Extracted records
______
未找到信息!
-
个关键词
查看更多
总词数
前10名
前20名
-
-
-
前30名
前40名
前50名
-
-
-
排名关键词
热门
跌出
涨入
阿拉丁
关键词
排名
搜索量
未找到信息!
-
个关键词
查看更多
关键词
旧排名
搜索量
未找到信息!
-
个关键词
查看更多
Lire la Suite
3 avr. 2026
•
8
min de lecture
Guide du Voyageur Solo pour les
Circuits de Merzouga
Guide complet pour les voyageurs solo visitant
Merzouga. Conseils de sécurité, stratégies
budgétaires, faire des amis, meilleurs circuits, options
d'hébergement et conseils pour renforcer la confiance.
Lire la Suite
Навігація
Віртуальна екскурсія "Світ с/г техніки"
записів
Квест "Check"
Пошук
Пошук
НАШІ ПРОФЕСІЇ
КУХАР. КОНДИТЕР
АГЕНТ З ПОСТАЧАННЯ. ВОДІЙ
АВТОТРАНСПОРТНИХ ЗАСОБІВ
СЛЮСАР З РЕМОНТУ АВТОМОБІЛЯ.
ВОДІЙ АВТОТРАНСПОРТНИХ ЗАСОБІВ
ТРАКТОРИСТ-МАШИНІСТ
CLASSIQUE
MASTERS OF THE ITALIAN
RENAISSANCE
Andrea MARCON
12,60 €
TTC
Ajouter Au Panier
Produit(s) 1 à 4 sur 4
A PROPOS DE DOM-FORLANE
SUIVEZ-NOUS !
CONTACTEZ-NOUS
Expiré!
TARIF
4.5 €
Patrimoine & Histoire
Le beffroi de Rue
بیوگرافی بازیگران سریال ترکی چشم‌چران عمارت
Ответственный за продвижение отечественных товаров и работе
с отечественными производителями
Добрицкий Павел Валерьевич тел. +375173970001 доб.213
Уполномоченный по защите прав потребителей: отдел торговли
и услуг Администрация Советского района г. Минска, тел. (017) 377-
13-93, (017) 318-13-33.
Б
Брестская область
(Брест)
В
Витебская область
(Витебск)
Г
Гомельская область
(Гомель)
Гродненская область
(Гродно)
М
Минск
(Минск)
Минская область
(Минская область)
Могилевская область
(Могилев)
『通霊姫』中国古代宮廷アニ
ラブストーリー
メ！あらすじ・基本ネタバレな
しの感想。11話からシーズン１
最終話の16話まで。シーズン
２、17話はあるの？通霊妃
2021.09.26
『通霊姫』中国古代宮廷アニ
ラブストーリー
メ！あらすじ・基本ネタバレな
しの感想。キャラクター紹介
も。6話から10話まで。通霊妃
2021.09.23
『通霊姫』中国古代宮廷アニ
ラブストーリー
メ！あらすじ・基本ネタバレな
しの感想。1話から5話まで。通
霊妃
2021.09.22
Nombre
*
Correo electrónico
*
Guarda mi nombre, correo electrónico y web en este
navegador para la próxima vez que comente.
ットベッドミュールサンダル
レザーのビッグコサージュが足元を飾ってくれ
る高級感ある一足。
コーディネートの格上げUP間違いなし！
______
# ABOUT THIS TASK
Read the data above and count the lines that include "ВОДІЙ". Answer only with the count.

# YOUR RESPONSE
2